(Saved entries)
··········
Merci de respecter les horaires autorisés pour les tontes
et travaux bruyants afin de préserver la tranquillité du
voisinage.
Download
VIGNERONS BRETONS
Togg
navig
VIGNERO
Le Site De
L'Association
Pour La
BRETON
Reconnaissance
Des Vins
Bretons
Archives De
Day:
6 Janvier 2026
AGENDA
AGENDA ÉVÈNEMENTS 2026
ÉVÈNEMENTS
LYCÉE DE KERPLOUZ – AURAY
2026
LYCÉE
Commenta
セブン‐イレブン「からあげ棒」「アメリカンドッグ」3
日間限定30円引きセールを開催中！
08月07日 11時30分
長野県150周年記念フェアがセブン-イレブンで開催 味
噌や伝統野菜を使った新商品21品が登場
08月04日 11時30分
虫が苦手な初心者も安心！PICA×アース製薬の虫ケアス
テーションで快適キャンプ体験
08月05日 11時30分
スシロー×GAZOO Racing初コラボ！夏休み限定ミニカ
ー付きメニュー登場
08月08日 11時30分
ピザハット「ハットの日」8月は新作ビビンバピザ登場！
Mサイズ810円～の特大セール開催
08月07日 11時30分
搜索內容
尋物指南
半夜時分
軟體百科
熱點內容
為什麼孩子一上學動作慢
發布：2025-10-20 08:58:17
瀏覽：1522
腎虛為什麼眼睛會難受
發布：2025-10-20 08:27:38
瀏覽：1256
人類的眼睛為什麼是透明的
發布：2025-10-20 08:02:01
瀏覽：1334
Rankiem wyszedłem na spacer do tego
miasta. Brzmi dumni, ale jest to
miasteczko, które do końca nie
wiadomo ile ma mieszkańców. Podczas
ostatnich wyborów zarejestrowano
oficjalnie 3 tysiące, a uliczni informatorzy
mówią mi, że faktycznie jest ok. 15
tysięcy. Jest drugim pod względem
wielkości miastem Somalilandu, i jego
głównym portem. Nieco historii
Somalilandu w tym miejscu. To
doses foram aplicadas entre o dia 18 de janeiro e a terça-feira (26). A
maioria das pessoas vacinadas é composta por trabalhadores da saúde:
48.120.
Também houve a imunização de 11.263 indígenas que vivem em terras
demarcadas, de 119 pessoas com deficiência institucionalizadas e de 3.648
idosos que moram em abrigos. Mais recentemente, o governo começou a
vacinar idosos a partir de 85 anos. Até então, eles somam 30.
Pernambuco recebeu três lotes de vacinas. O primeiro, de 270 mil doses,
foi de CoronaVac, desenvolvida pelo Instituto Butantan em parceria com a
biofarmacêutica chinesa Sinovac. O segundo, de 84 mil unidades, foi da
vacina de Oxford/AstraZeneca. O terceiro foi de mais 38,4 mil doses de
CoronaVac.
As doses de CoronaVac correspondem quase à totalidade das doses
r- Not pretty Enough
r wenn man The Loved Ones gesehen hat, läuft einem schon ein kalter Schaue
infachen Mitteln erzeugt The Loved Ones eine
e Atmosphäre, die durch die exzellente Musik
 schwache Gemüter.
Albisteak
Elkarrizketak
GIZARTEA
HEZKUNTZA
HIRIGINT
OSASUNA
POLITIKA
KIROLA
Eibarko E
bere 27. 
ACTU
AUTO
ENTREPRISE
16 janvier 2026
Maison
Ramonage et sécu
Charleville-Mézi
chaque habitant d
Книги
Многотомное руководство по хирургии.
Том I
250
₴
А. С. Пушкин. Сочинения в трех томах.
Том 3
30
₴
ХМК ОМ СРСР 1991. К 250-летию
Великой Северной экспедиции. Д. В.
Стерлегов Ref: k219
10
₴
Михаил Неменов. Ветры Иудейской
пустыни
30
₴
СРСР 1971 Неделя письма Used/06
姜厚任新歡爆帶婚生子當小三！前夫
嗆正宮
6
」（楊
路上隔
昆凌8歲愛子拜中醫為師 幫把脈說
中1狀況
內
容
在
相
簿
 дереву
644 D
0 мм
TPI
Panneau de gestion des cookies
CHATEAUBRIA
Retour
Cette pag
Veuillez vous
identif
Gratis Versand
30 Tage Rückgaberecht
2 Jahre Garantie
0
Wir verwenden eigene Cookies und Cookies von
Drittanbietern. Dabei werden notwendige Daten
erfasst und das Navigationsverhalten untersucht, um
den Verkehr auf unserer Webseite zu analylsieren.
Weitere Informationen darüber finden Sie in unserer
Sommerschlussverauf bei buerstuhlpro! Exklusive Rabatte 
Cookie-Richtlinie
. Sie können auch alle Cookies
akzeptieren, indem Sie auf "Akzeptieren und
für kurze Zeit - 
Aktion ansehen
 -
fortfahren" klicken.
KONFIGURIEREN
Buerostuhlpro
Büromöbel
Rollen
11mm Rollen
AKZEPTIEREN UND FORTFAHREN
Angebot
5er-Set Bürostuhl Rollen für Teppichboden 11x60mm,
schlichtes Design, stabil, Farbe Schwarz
··········
◆ TASK OBJECTIVE
Which lines of the data contain the word "pessoas"? Copy each one.

◆ EXERCISE SOLUTION
maioria das pessoas vacinadas é composta por trabalhadores da saúde:
demarcadas, de 119 pessoas com deficiência institucionalizadas e de 3.648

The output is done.